Cuando el perdón no basta
Perdón.
Hay palabras que en la boca suenan bonitas…
pero que en el cuerpo no terminan de encajar.

Perdón
“Perdón” es una de ellas.
Y no digo que esté mal, ni que haya que descartarla.
Solo que, cuando la sentimos adentro,
cuando bajamos al cuerpo con honestidad,
algo se aprieta.
En mi experiencia personal —y en la de muchas personas que han pasado por mis talleres—
el perdón no siempre libera.
Más bien, suele dejar una sensación rara, algo descompensada.
Como si alguien quedara por encima y otro por debajo.
Como si uno tuviera el poder de absolver,
y el otro tuviera que agradecer ser absuelto.
Y ahí me pregunto:
¿Eso sana?
¿O solo acomoda el dolor con palabras nuevas?
Por eso, desde hace años, no trabajo el perdón en mis talleres ni en el acompañamiento terapéutico.
No porque me parezca una mala idea en sí,
sino porque muchas veces, en la práctica,
no suelta lo que dice soltar.
Y eso lo siento, lo veo, lo comparto con quienes llegan.
Lo que experimentan suele ser lo mismo:
el perdón —así como lo entendimos por años— no alcanza.
Así que empecé a mirar de dónde venía la palabra.
En griego, el idioma de los Evangelios, perdonar se decía aphíēmi,
que significa dejar ir, soltar, liberar.
Y en arameo, la lengua que hablaba Jesús, se usaba shbag,
que también habla de soltar, de liberar una deuda.
No hay juicio.
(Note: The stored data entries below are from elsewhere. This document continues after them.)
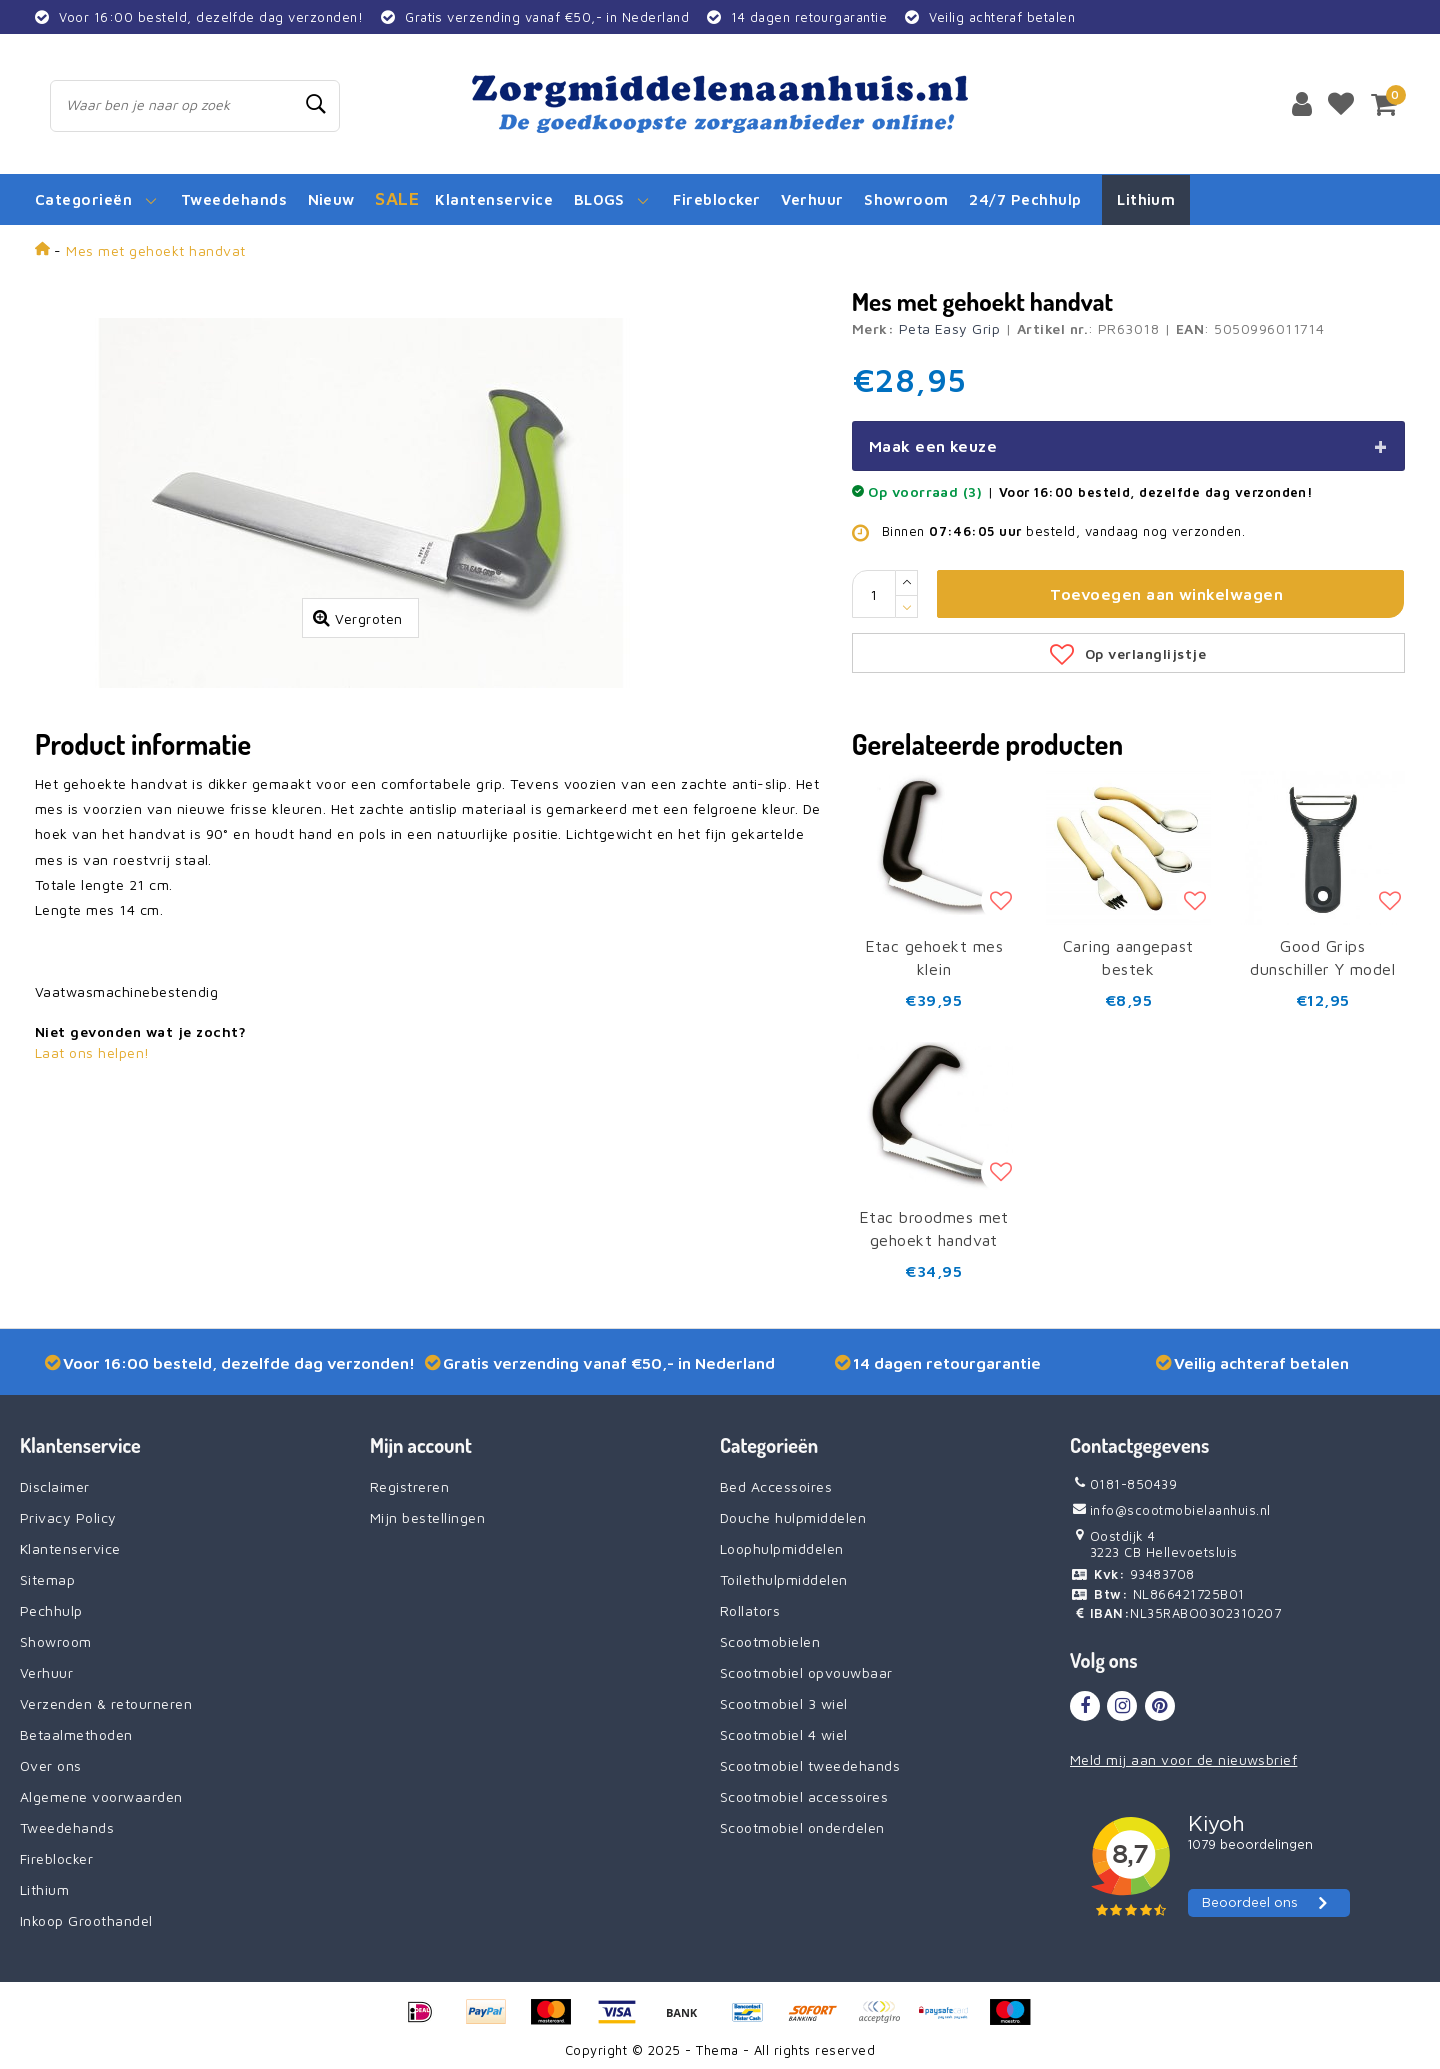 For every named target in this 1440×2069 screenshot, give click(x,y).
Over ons (51, 1765)
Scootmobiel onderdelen (802, 1827)
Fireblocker (56, 1858)
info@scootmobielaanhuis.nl (1170, 1510)
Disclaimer (55, 1486)
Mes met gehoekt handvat (155, 250)
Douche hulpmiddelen (793, 1517)
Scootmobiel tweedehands (810, 1765)
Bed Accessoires (776, 1486)
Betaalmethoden (76, 1734)
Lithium (44, 1889)
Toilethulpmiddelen (784, 1579)
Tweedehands (67, 1827)
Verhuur (46, 1672)
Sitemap (47, 1579)
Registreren (409, 1486)
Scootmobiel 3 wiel (784, 1703)
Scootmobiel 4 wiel (784, 1734)
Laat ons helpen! (92, 1052)
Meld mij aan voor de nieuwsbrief (1183, 1759)
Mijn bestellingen (427, 1517)
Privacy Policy (68, 1517)
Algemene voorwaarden (101, 1796)
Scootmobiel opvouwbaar (806, 1672)
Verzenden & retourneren (106, 1703)
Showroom (56, 1641)
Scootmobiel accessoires (804, 1796)
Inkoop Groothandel (86, 1920)
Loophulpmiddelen (782, 1548)
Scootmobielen (770, 1641)
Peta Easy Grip (950, 328)
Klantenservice (70, 1548)
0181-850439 (1123, 1484)
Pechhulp (51, 1610)
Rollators (750, 1610) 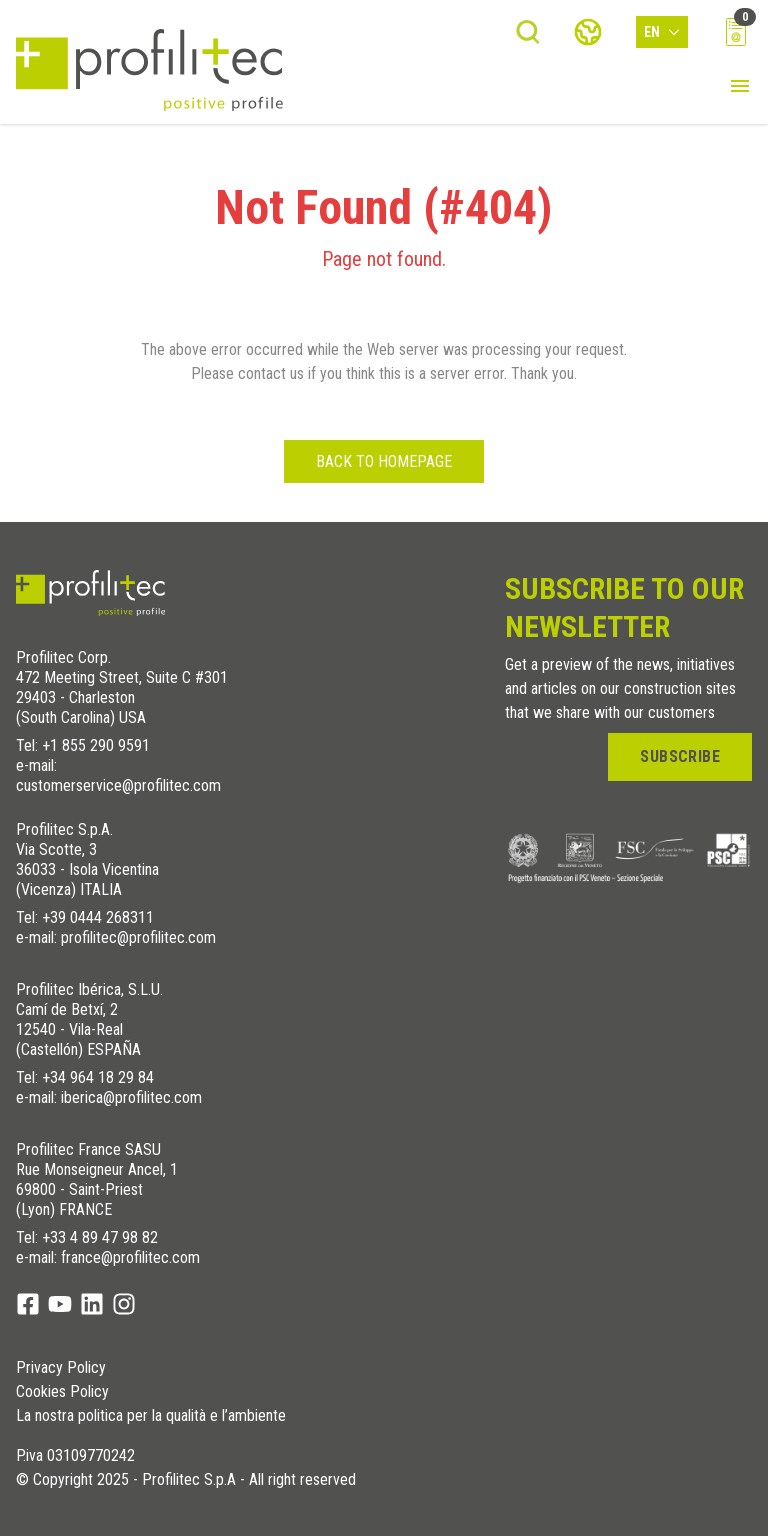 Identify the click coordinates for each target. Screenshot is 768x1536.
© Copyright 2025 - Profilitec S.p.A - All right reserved (186, 1480)
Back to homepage (384, 461)
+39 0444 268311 (98, 917)
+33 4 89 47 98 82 (100, 1237)
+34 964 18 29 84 (98, 1077)
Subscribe (680, 756)
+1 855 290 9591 (96, 745)
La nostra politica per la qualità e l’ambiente (151, 1416)
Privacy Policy (61, 1368)
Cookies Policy (62, 1392) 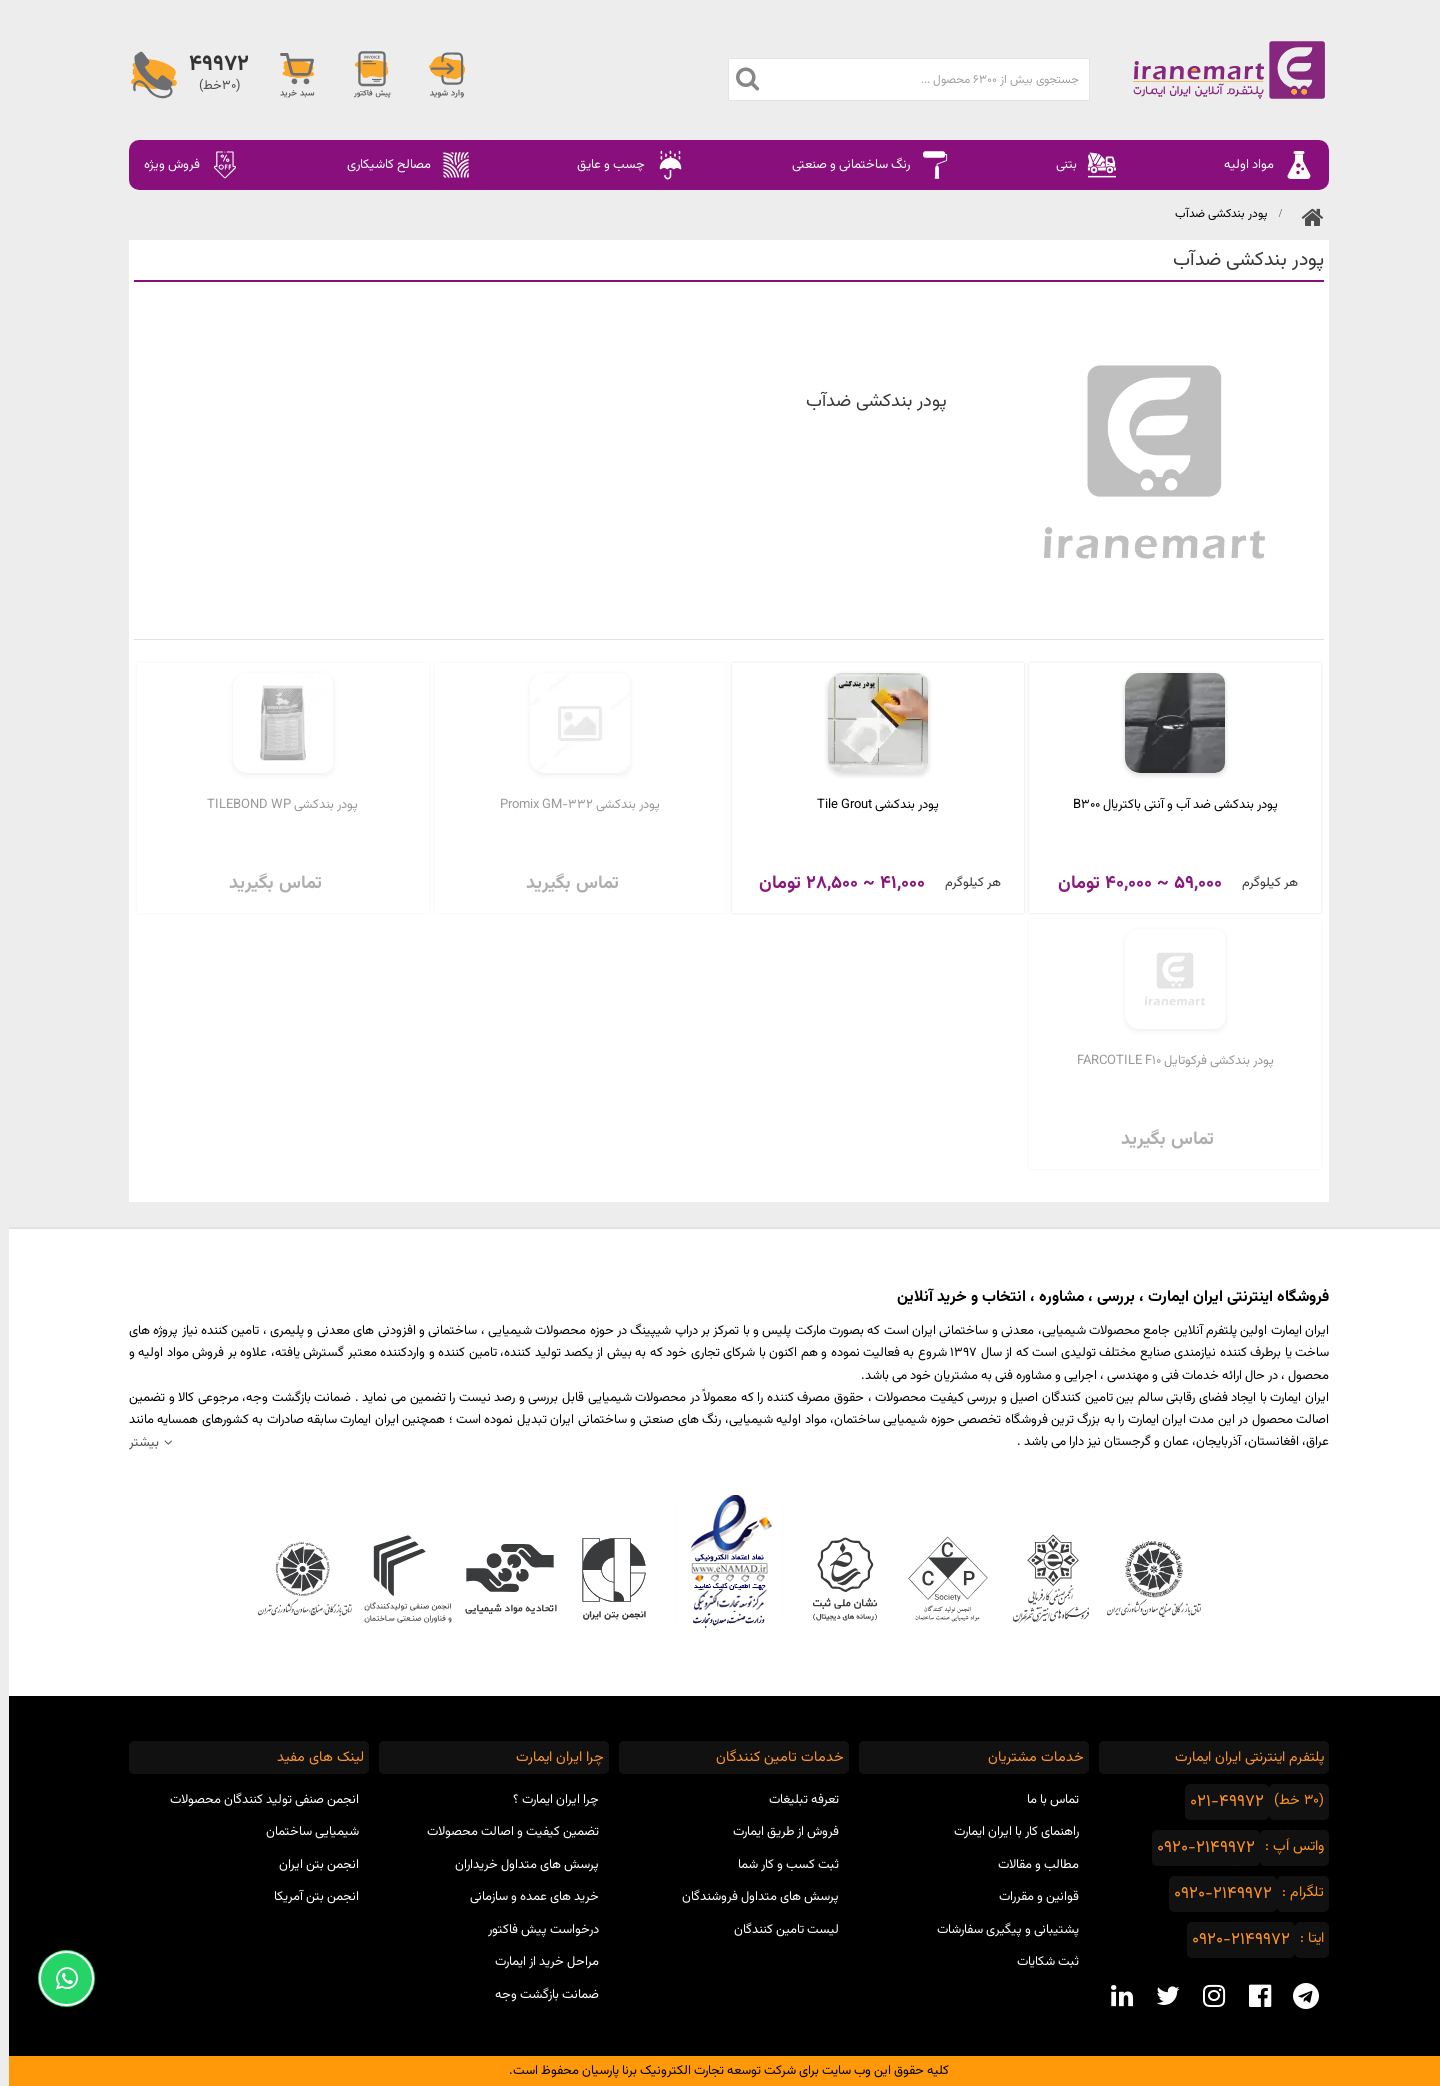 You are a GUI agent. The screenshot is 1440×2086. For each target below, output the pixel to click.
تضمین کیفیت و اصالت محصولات (504, 1832)
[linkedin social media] (1113, 1996)
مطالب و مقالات (1029, 1865)
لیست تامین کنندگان (777, 1930)
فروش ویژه (183, 165)
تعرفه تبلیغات (795, 1800)
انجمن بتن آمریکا (307, 1897)
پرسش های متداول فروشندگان (751, 1897)
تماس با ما (1044, 1800)
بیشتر (135, 1442)
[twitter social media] (1159, 1996)
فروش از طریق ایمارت (777, 1832)
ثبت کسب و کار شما (779, 1865)
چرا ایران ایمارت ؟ (547, 1800)
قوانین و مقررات (1030, 1897)
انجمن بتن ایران (310, 1865)
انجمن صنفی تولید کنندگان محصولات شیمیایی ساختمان (255, 1816)
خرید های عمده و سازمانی (525, 1897)
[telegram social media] (1297, 1996)
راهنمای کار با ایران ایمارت (1007, 1832)
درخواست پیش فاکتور (534, 1930)
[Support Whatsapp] (57, 1978)
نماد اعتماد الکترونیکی (720, 1561)
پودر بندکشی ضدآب (1212, 214)
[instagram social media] (1205, 1996)
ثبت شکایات (1039, 1962)
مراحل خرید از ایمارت (538, 1962)
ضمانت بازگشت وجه (538, 1995)
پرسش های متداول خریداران (518, 1865)
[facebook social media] (1251, 1996)
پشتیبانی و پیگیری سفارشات (999, 1930) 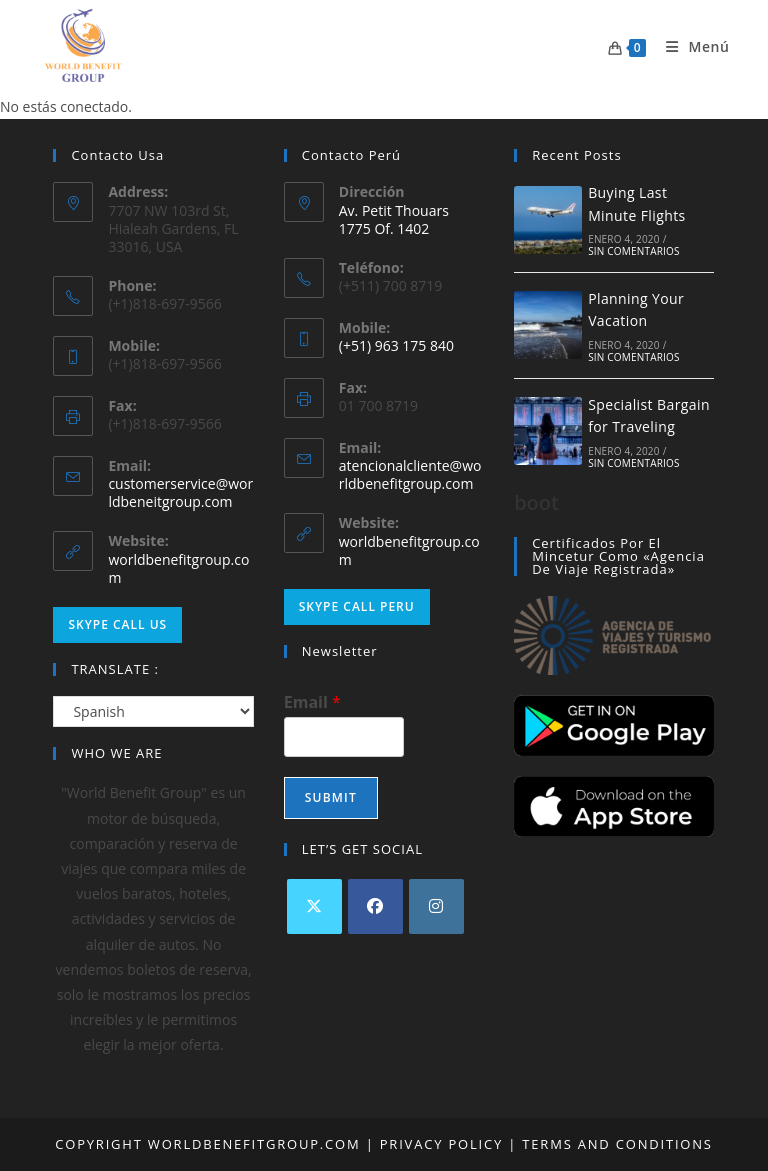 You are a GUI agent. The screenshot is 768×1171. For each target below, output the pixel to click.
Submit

No hay altar.
Solo un gesto interno: dejar de sostener algo que ya pesa demasiado.
Pero la historia —o tal vez nuestra cultura— tradujo ese gesto en algo más moral.
Y lo que era un acto de liberación,
terminó siendo, muchas veces, una estructura de poder sutil.
Y ahí, otra vez, el cuerpo dice que no.
En cambio, hay una palabra que sí suele abrir.
Que no juzga. Que no coloca a nadie por encima ni por debajo.
Una palabra que aparece en muchos momentos de silencio:
compasión.
No me refiero a compadecerse, que muchas veces se confunde con sentir lástima.
Y la lástima también separa.
“Pobre tú”, decimos… y sin querer, nos colocamos por encima.
La compasión verdadera, en cambio,
no necesita entender, ni justificar, ni salvar.
Solo está.
No viene de la mente.
No viene de la moral.
Viene del amor.
Del reconocimiento profundo de que tú y yo… podríamos estar en el mismo lugar.
O tal vez ya lo estamos.
Me pregunto si, cuando Jesús dijo:
“Padre, perdónalos, porque no saben lo que hacen”,
no estaba hablando del perdón como lo entendemos hoy,
sino de algo más suave, más grande, más humilde:
un acto de compasión total.
Un abrazo a la ignorancia humana.
Un gesto de presencia y amor… incluso en medio del daño.
No lo sé con certeza.
Pero hay algo en mí que se abre con esa idea.
Y por eso, cuando acompaño,
prefiero quedarme ahí.
En la compasión.
Donde nadie tiene que pedir nada.
Donde no hay deuda, ni juez, ni pena.
Solo dos personas,
en el mismo suelo,
mirándose sin armaduras.
Y tal vez, solo tal vez,
ahí empieza la verdadera liberación.